** EXCERPTED DATA follows **

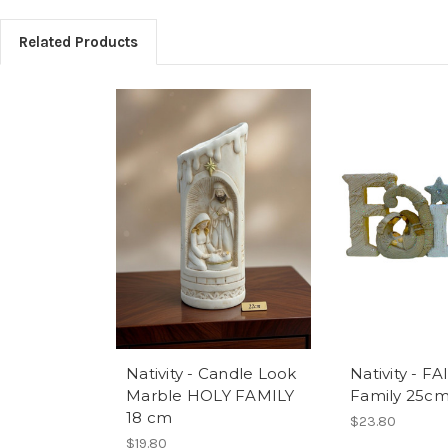
Related Products
Nativity - Candle Look
Nativity - F
Marble HOLY FAMILY
Family 25c
18 cm
$23.80
$19.80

** End of EXCERPTED DATA **

▶ [TASK INSTRUCTIONS]
Without any of the pictures, set the entries down again exactly as written.

▶ [SOLVED EXERCISE]
Related Products
Nativity - Candle Look
Nativity - F
Marble HOLY FAMILY
Family 25c
18 cm
$23.80
$19.80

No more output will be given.